Seruan Evaluasi Menyeluruh: Dari Prokurasi hingga Standar Keamanan Pangan
Dalam pernyataan resminya, forum guru tidak hanya meminta evaluasi sesaat, tetapi mengusulkan audit komprehensif. Evaluasi yang dimaksud mencakup seluruh mata rantai, mulai dari proses lelang dan pemilihan penyedia (prokurasi), standar kualitas dan keamanan bahan baku, proses pengolahan, hingga mekanisme distribusi ke sekolah-sekolah. Kekhawatiran terbesar terletak pada kemungkinan adanya praktik yang mengutamakan harga murah dengan mengorbankan aspek higienitas dan mutu.
“Kami meminta pemerintah pusat dan daerah untuk turun langsung memeriksa penyedia makanan di program MBG. Jangan sampai niat baik memberikan gizi berujung pada musibah bagi anak-anak kita,” tegas perwakilan forum guru, seperti dikutip dari Kompas.com, Selasa (24/9/2025).
Data Kasus Keracunan: KLB di Beberapa Daerah Picu Kekhawatiran Nasional
Tingginya frekuensi laporan keracunan dalam kurun waktu berdekatan memperkuat dasar tuntutan ini. Beberapa daerah dilaporkan mengalami Kejadian Luar Biasa (KLB) keracunan makanan dengan korban puluhan hingga ratusan siswa. Gejala yang dialami korban umumnya berupa mual, muntah, pusing, dan diare usai mengonsumsi makanan yang didistribusikan. Insiden beruntun ini menimbulkan trauma dan mengganggu proses belajar mengajar.

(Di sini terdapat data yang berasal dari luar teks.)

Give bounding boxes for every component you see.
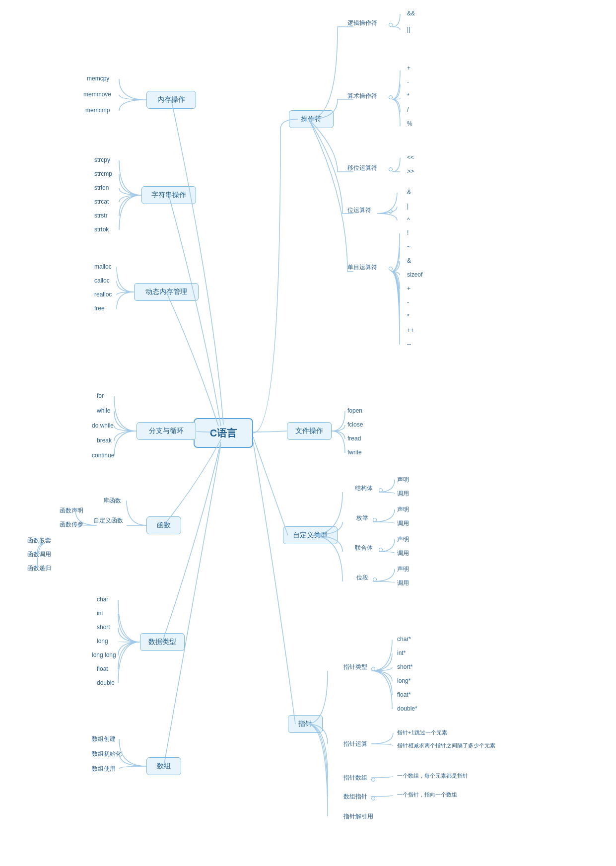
node-dyn-mem: 动态内存管理 xyxy=(134,283,199,301)
node-file-op: 文件操作 xyxy=(287,422,332,440)
node-unary-op: 单目运算符 xyxy=(347,263,377,272)
node-func: 函数 xyxy=(146,516,181,534)
center-label: C语言 xyxy=(210,427,237,440)
node-data-type: 数据类型 xyxy=(140,633,185,651)
node-logic-op: 逻辑操作符 xyxy=(347,19,377,27)
node-pointer: 指针 xyxy=(288,715,323,733)
center-node: C语言 xyxy=(194,418,253,448)
node-string-op: 字符串操作 xyxy=(141,186,196,204)
node-array: 数组 xyxy=(146,757,181,775)
node-branch-loop: 分支与循环 xyxy=(137,422,196,440)
node-shift-op: 移位运算符 xyxy=(347,164,377,172)
node-custom-type: 自定义类型 xyxy=(283,526,338,544)
node-bit-op: 位运算符 xyxy=(347,206,371,215)
node-memory-op: 内存操作 xyxy=(146,91,196,109)
node-arith-op: 算术操作符 xyxy=(347,92,377,100)
node-operators: 操作符 xyxy=(289,110,334,128)
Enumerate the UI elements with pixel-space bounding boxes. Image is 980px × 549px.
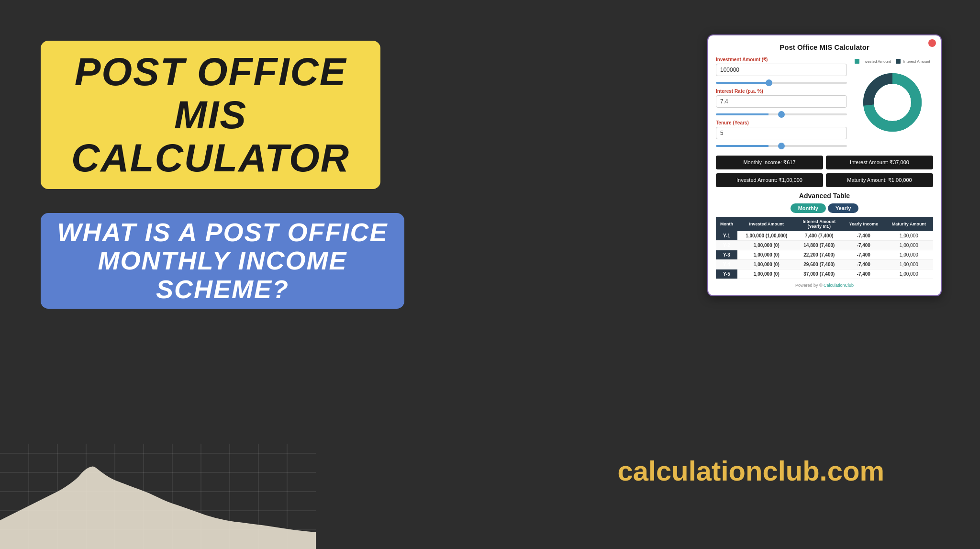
main-title: POST OFFICE MIS CALCULATOR bbox=[41, 41, 380, 190]
table-row: Y-4 1,00,000 (0) 29,600 (7,400) -7,400 1… bbox=[716, 260, 933, 269]
tenure-slider[interactable] bbox=[716, 145, 847, 147]
row-invested: 1,00,000 (0) bbox=[737, 269, 796, 279]
col-maturity: Maturity Amount bbox=[885, 217, 933, 231]
calculator-widget: Post Office MIS Calculator Investment Am… bbox=[707, 34, 942, 296]
row-label: Y-5 bbox=[716, 269, 737, 279]
tab-monthly[interactable]: Monthly bbox=[791, 203, 826, 213]
row-interest: 7,400 (7,400) bbox=[796, 231, 843, 241]
row-label: Y-4 bbox=[716, 260, 737, 269]
row-label: Y-1 bbox=[716, 231, 737, 241]
chart-legend: Invested Amount Interest Amount bbox=[855, 59, 930, 64]
donut-chart bbox=[861, 71, 924, 134]
advanced-table-section: Advanced Table Monthly Yearly Month Inve… bbox=[716, 192, 933, 279]
interest-input[interactable] bbox=[716, 95, 847, 108]
calc-inputs: Investment Amount (₹) Interest Rate (p.a… bbox=[716, 57, 847, 152]
blue-box: WHAT IS A POST OFFICE MONTHLY INCOME SCH… bbox=[41, 213, 404, 309]
result-row-1: Monthly Income: ₹617 Interest Amount: ₹3… bbox=[716, 156, 933, 169]
row-yearly-income: -7,400 bbox=[843, 231, 885, 241]
bottom-wave bbox=[0, 444, 316, 549]
row-interest: 22,200 (7,400) bbox=[796, 250, 843, 260]
maturity-amount-box: Maturity Amount: ₹1,00,000 bbox=[826, 173, 933, 187]
data-table: Month Invested Amount Interest Amount(Ye… bbox=[716, 217, 933, 279]
tenure-label: Tenure (Years) bbox=[716, 120, 847, 125]
row-yearly-income: -7,400 bbox=[843, 269, 885, 279]
tab-buttons: Monthly Yearly bbox=[716, 203, 933, 213]
row-yearly-income: -7,400 bbox=[843, 250, 885, 260]
row-yearly-income: -7,400 bbox=[843, 241, 885, 250]
table-row: Y-3 1,00,000 (0) 22,200 (7,400) -7,400 1… bbox=[716, 250, 933, 260]
row-invested: 1,00,000 (0) bbox=[737, 241, 796, 250]
col-interest: Interest Amount(Yearly Int.) bbox=[796, 217, 843, 231]
interest-legend-label: Interest Amount bbox=[903, 59, 930, 64]
row-interest: 29,600 (7,400) bbox=[796, 260, 843, 269]
investment-slider[interactable] bbox=[716, 82, 847, 84]
subtitle: WHAT IS A POST OFFICE MONTHLY INCOME SCH… bbox=[41, 209, 404, 313]
investment-input[interactable] bbox=[716, 64, 847, 76]
advanced-table-title: Advanced Table bbox=[716, 192, 933, 200]
invested-legend-label: Invested Amount bbox=[862, 59, 891, 64]
row-maturity: 1,00,000 bbox=[885, 260, 933, 269]
row-interest: 37,000 (7,400) bbox=[796, 269, 843, 279]
row-label: Y-2 bbox=[716, 241, 737, 250]
row-invested: 1,00,000 (0) bbox=[737, 250, 796, 260]
col-yearly-income: Yearly Income bbox=[843, 217, 885, 231]
tenure-input[interactable] bbox=[716, 127, 847, 139]
row-yearly-income: -7,400 bbox=[843, 260, 885, 269]
interest-label: Interest Rate (p.a. %) bbox=[716, 89, 847, 94]
row-maturity: 1,00,000 bbox=[885, 241, 933, 250]
row-invested: 1,00,000 (1,00,000) bbox=[737, 231, 796, 241]
close-button[interactable] bbox=[928, 39, 936, 47]
table-row: Y-5 1,00,000 (0) 37,000 (7,400) -7,400 1… bbox=[716, 269, 933, 279]
row-maturity: 1,00,000 bbox=[885, 250, 933, 260]
powered-by: Powered by © CalculationClub bbox=[716, 283, 933, 288]
table-row: Y-1 1,00,000 (1,00,000) 7,400 (7,400) -7… bbox=[716, 231, 933, 241]
monthly-income-box: Monthly Income: ₹617 bbox=[716, 156, 823, 169]
website-label: calculationclub.com bbox=[617, 455, 884, 487]
col-month: Month bbox=[716, 217, 737, 231]
row-interest: 14,800 (7,400) bbox=[796, 241, 843, 250]
tab-yearly[interactable]: Yearly bbox=[828, 203, 858, 213]
calc-chart: Invested Amount Interest Amount bbox=[852, 57, 933, 152]
table-row: Y-2 1,00,000 (0) 14,800 (7,400) -7,400 1… bbox=[716, 241, 933, 250]
calculator-title: Post Office MIS Calculator bbox=[716, 43, 933, 51]
row-invested: 1,00,000 (0) bbox=[737, 260, 796, 269]
investment-label: Investment Amount (₹) bbox=[716, 57, 847, 62]
interest-legend-dot bbox=[896, 59, 901, 64]
calculationclub-link[interactable]: CalculationClub bbox=[824, 283, 854, 288]
invested-amount-box: Invested Amount: ₹1,00,000 bbox=[716, 173, 823, 187]
svg-point-18 bbox=[876, 86, 909, 119]
invested-legend-dot bbox=[855, 59, 859, 64]
interest-slider[interactable] bbox=[716, 113, 847, 115]
row-maturity: 1,00,000 bbox=[885, 231, 933, 241]
result-row-2: Invested Amount: ₹1,00,000 Maturity Amou… bbox=[716, 173, 933, 187]
row-label: Y-3 bbox=[716, 250, 737, 260]
col-invested: Invested Amount bbox=[737, 217, 796, 231]
row-maturity: 1,00,000 bbox=[885, 269, 933, 279]
yellow-box: POST OFFICE MIS CALCULATOR bbox=[41, 41, 380, 189]
interest-amount-box: Interest Amount: ₹37,000 bbox=[826, 156, 933, 169]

Mendesak Pengawasan Ketit dan Sanksi Tegas bagi Penyedia Nakal
Forum guru juga mendesak adanya mekanisme pengawasan yang lebih ketat dan independen di setiap tahap program. Mereka menekankan pentingnya peran aktif dinas kesehatan dan BPOM daerah dalam melakukan pemeriksaan rutin dan mendadak terhadap dapur produksi penyedia MBG. Tidak hanya itu, mereka juga menuntut sanksi yang tegas dan tidak pandang bulu bagi penyedia yang terbukti lalai dan melanggar prosedur keamanan pangan.
Prioritas Keselamatan Siswa: Niat Baik Harus Diiringi Eksekusi yang Tepat
Inti dari seruan ini adalah penekanan bahwa keselamatan dan kesehatan siswa harus menjadi prioritas tertinggi yang tidak bisa ditawar. Program pemerintah yang bertujuan mulia untuk meningkatkan gizi anak sekolah harus dijamin keamanannya hingga ke piring para siswa. Evaluasi total dinilai sebagai langkah korektif yang diperlukan agar program MBG tidak justru menjadi bumerang dan dapat berjalan sesuai tujuannya semula, yaitu menciptakan generasi yang sehat dan cerdas.